= Marcos Soares Pereira =

Marcos Soares Pereira (died 1655) was a Portuguese composer and mestre da Capela Real. He was the brother of the famous Portuguese composer João Lourenço Rebelo.

==Life==
Marcos Soares Pereira was born in Caminha most probably at the end of the 16th century, as the son of João Soares Pereira and Maria Lourenço Rebelo.
Little is known about his musical studies and when or where he was ordained priest. In 1624 Pereira was admitted as chaplain-singer at the Ducal Palace of Vila Viçosa, the ancestral seat of the Dukes of Braganza, the most important title in the peerage of Portugal in the middle of the 17th century. In 1629 Pereira replaced Robert Turner (c. 1578-1629) as mestre de capela.

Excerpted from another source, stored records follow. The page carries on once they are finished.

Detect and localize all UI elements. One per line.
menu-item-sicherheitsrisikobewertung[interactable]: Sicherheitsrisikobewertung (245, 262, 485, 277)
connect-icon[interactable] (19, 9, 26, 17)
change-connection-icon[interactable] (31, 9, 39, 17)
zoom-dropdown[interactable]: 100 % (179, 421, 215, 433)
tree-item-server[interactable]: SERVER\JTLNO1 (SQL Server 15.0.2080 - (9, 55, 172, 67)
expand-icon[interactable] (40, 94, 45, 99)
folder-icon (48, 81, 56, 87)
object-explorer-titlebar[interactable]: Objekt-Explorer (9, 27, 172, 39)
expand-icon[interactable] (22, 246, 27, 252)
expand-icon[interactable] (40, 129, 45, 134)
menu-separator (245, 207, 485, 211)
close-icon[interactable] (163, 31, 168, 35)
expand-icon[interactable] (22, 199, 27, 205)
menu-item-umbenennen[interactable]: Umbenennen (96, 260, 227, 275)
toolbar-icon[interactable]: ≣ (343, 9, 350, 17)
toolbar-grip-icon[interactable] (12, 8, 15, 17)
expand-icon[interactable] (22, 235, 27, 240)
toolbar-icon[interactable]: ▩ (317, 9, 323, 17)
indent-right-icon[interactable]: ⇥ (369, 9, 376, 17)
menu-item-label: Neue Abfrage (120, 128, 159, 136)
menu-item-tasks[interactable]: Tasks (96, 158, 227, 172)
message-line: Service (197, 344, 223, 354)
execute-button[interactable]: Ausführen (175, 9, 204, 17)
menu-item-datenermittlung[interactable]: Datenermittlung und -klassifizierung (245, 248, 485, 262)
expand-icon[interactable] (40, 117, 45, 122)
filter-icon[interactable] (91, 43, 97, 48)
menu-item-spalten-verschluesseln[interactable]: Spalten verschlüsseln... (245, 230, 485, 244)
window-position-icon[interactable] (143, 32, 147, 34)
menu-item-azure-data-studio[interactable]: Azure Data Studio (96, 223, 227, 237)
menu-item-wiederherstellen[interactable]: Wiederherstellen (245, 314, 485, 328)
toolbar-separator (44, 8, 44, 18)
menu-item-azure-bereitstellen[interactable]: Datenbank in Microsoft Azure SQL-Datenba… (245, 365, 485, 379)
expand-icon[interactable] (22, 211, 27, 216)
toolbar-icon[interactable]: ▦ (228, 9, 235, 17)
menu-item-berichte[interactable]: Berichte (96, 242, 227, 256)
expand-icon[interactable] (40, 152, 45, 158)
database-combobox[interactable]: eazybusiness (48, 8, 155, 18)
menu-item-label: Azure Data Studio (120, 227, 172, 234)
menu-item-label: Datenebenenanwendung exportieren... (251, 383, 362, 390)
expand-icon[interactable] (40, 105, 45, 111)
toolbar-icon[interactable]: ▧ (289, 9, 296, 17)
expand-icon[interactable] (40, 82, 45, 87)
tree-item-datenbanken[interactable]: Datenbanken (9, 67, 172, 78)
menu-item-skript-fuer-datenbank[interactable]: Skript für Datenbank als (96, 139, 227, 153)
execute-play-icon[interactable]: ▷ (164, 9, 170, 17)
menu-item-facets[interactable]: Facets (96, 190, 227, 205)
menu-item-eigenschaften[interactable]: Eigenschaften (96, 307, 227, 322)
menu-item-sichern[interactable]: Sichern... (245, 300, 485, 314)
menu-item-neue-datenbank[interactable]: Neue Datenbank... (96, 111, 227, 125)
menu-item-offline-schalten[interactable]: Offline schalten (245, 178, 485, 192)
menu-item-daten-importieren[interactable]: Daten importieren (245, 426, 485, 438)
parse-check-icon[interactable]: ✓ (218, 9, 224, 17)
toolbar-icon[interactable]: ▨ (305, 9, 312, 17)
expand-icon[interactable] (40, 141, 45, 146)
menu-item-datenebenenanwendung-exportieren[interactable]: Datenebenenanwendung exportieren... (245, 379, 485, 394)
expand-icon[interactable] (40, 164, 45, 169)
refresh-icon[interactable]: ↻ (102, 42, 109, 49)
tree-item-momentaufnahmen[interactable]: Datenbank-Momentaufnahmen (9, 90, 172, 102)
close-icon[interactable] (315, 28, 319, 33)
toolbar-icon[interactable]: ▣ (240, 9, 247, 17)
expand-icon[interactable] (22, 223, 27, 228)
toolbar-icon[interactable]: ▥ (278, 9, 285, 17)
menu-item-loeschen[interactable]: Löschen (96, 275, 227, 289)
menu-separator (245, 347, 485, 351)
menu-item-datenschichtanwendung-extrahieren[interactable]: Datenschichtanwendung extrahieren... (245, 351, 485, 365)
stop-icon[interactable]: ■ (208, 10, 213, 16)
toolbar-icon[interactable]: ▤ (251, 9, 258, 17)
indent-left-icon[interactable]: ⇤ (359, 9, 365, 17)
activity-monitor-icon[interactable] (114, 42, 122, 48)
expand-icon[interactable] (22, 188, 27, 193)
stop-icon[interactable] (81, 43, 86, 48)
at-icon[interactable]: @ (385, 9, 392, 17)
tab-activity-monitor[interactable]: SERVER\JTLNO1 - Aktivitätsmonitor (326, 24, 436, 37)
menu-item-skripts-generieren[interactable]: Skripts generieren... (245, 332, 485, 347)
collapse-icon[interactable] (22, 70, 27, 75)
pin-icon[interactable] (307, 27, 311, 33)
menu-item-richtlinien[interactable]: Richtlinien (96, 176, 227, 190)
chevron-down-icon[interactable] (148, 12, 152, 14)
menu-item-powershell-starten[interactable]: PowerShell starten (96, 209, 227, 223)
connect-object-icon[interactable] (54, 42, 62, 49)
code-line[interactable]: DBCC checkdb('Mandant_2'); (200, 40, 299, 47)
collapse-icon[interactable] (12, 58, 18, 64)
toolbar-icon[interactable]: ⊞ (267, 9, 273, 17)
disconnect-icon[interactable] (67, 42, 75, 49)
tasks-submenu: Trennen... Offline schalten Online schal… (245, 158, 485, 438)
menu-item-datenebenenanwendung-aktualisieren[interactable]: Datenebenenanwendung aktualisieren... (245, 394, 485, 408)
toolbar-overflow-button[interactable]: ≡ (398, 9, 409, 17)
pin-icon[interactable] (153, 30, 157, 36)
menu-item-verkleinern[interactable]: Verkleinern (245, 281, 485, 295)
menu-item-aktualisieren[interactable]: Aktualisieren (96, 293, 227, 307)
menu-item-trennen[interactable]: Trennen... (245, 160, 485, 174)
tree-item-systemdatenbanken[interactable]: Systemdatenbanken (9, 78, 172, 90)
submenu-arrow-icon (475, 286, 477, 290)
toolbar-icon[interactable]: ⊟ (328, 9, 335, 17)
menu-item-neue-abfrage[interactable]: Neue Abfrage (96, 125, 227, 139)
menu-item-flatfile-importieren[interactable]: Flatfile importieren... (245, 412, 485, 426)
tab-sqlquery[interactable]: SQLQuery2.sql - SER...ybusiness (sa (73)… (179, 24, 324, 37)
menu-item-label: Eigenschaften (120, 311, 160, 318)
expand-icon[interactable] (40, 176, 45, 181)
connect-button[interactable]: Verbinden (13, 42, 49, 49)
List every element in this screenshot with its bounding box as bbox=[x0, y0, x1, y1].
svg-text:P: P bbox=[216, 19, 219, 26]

After the overthrow of the Philippine Dynasty on 1 December 1640, which had ruled Portugal since 1580, João, Duke of Braganza became king and the ducal chapel moved from Vila Viçosa to Lisbon. In 1641, after the retirement of Filipe de Magalhães, Marcos Soares Pereira was appointed mestre da Capela Real, a position he held until his death in 1655.

==Musical work==
None of Pereira’s musical work survived to the present day, most likely due to the Lisbon earthquake of November 1, 1755, with the destruction of the Music Royal Library. Nevertheless, the library catalog partially survived and there we can find the entry for fifty-eight of Pereira’s compositions, fifty-four vilancicos and four psalms, Confitebor, Beatus Vir, Laudate Pueri and Laudate Dominum.